ICAI has since expanded internationally and now has members from institutions around the world. We still conduct the McCabe survey for institutions because you need awareness before you can design remedies. ICAI is the institution for thinking about academic integrity and instilling academic integrity on campuses.

Tii: October 18th is the International Day of Action Against Contract Cheating. What is the purpose of this day?

TBG: The day is about generating moral awareness, even moral panic, about the extent of contract cheating. Contract cheating sites are legal. Why is no one in an uproar over that? There is some legislation on the books, but there is not a lot of action or follow-through, no public outrage or outcry. As a society, we need to stand up and say "enough!" and make it extremely difficult for these contract cheating providers to operate. But we need to raise awareness first.

On the day of action, institutions are getting people to make whiteboard declarations for integrity and against contract cheating, and these declarations will then be shared through social media. We're hoping that tweets and the hashtags (#defeatthecheat, #excelwithintegrity) will trend and that this will attract a politician or news outlet's attention. We would rather people pay attention to the issue now before there is a systemic crisis that is more difficult to combat. We continue to ignore it, and we continue to allow these companies to flourish. The websites aren't even ashamed that they are offering this service, take a look for yourself. However, we know that there is still shame within society because the owners will not reveal themselves. So, at this point in time, there is still hope that we can correct this issue while the owners remain in the shadows of society's disapproval.

Tii: What can institutions do to identify and prevent contract cheating?

TBG: We need accreditation and quality assurance agencies to care about this. It's truly about the quality of education. These agencies need to ask institutions about what they are doing to ensure academic integrity.

Institutions themselves should institutionalize academic integrity as a routine part of their academic programs. If contract cheating occurs, faculty should respond to it and report it. Studies show that faculty under-report the amount of cheating going on. Students are going to learn from cheating. They are going to learn if we don't respond, and they are going to learn if we do respond. If we do respond, they will learn about the importance of academic integrity. If we don't respond, they will think that cheating is a good strategy.

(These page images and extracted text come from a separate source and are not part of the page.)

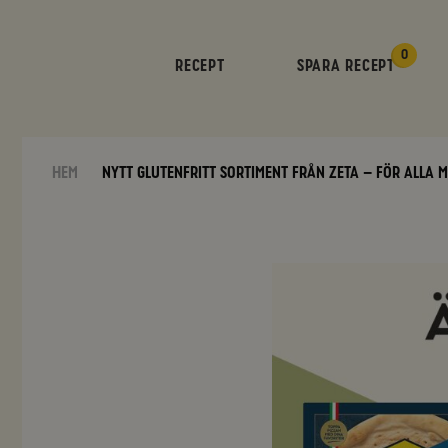
0
RECEPT
SPARA RECEPT
Hem
Nytt glutenfritt sortiment från Zeta – för alla 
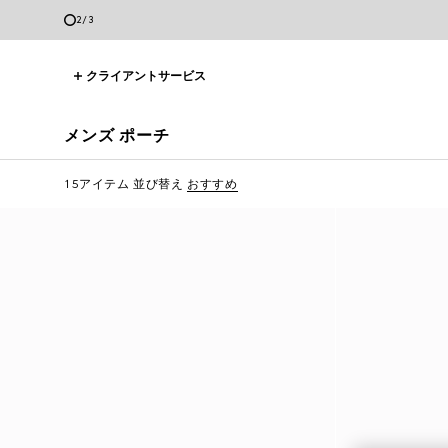
3
/
3
クライアントサービス
メンズ ポーチ
15アイテム
並び替え
おすすめ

Institutions can also prevent contract cheating by designing good assessments, getting to know your students writing, and giving writing assignments in class. To support these efforts, ICAI has created an Institutional Toolkit to Combat Contract Cheating, which is available for download.

The views expressed in this interview are Tricia Bertram Gallant's views and should not be attributed to the institutions with which she is affiliated. This interview has been condensed for clarity and length.